Commandée en 1373 par le duc Louis Ier d'Anjou, propriété de l’État depuis 1905, cette série de tapisseries illustre sur 104 mètres l'Apocalypse selon Saint Jean. Autrefois vifs, les rouges, bleus, verts et jaunes ont perdu de leur superbe à cause de leur exposition prolongée à la lumière du jour, depuis les années 1950 jusqu'au comblement des fenêtres de la galerie quarante ans plus tard.

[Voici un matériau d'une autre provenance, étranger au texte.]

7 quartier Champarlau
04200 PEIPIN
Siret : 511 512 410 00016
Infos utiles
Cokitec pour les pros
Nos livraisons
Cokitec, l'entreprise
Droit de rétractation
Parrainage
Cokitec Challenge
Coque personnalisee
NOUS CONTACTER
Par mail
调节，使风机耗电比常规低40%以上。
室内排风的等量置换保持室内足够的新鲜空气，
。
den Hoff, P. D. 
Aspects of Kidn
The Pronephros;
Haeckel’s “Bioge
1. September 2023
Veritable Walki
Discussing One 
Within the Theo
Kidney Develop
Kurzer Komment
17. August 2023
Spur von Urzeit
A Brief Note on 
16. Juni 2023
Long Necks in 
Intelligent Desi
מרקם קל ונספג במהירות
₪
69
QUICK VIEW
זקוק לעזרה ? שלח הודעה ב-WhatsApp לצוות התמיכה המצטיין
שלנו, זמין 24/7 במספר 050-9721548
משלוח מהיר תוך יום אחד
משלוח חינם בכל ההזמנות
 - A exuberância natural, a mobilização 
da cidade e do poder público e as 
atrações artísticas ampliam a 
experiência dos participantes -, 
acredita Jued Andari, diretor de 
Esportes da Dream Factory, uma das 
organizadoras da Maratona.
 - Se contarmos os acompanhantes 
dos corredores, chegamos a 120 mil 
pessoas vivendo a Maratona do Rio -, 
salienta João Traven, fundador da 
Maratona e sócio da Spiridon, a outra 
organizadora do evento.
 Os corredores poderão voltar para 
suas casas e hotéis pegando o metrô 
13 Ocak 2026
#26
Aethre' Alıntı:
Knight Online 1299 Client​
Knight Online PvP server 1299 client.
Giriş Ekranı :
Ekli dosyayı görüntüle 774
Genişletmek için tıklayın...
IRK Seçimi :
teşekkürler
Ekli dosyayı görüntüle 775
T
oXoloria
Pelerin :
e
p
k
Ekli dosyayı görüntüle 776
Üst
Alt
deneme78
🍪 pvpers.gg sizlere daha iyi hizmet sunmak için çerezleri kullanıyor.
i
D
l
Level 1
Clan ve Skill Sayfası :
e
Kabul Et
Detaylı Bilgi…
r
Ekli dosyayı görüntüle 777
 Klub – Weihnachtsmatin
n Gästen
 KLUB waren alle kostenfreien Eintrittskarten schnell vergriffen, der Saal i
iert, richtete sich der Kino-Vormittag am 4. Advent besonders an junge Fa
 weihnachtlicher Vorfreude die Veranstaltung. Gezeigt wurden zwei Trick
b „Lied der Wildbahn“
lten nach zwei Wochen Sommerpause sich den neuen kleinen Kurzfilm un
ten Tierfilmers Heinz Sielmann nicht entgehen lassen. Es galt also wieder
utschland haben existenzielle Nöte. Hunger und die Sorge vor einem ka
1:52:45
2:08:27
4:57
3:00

Pour "voir dans quel état se porte cette vieille dame de plus de 600 ans", le ministère de la Culture a lancé une vaste opération de collecte de données, comme "une autopsie qui doit permettre de décider ce qu'on fait comme restauration et garantir sa présentation au public pendant longtemps", explique Hervé Yannou, administrateur du château.
Dans la galerie plongée dans la pénombre, deux échafaudages aident à scruter "centimètre carré par centimètre carré" cette œuvre gigantesque courant sur deux niveaux. Il s'agit de relever et "quantifier tous les types de dégradations", indiquent les restauratrices Suzanne Bouret et Montaine Bongrand, chargées de faire ce diagnostic par la Direction régionale des affaires culturelles (Drac) des Pays de la Loire.
- "Dans le squelette de la tapisserie"-
Les tapisseries sont-elles plus empoussiérées si elles sont disposées à l'entrée ou à la sortie? Sont-elles plus dégradées si elles sont situées dans la partie inférieure ou la partie supérieure? Taux d'humidité, température, encrassement, déformations ou tensions liées à l'accrochage, tout est mesuré.
Quatre tapisseries, choisies parmi quelque 70 pour ne pas déshabiller totalement la galerie qui reste ouverte au public, ont été décrochées du mur et déposées dans la réserve du château où elles sont dédoublées pour un examen à la loupe de la tenture, qui a la particularité d'être réversible.
Sur la table des "médecins légistes", l'envers de la scène représentant "La moisson des élus" et "Le Sommeil des justes" offre à ses observateurs "un choc de couleurs renversant", s'exclame Hervé Yannou, car ses couleurs d'origine n'ont pas subi les altérations de l'endroit.
"L'envers ne raconte pas que sa beauté de couleurs, mais aussi les différentes interventions qui ont eu lieu. Ici, la partie a été retissée, là, on voit des techniques de repiquage avec de la laine neuve et des fils qui partent dans tous les sens", décrit Suzanne Bouret, penchée sur l’œuvre, pendant que l'une de ses collègues passe l'aspirateur pour récolter la poussière et la peser.
Léguée à la fin du XVe siècle par le roi René à la cathédrale d'Angers, la tenture de l'Apocalypse a par la suite connu une histoire mouvementée. L'évêché tente de s'en débarrasser quand elle passe de mode au XVIIIe siècle. Mutilée et mise au rebut pendant la Révolution, elle est sauvée dans les années 1850 par le chanoine Joubert, qui la récupère "en mille morceaux" et entreprend sa première restauration, retrace Clémentine Mathurin, conservatrice à la Drac.
"Sur l'envers, on voit énormément de choses qui ont été faites pour être cachées. C'est comme une radio, (...) on est vraiment dans le squelette de la tapisserie", souligne Montaine Bongrand, qui espère, en comptant "le nombre de fils de chaînes et le nombre de fils de trames (...) connaître la technique de réalisation".
"Les techniques ne sont plus les mêmes qu'il y a 20 ans. On espère percer les secrets de ce chef d’œuvre artistique et historique de la Guerre de Cent Ans, réalisé en seulement sept ans", affirme Hervé Yannou. "Où a-t-elle été tissée? Dans combien d'ateliers? Par combien de personnes? C'est un mystère...", lance M. Yannou, qui n'hésite pas à comparer la tenture de l'Apocalypse, encore largement méconnue du grand public, à une "Sixtine angevine".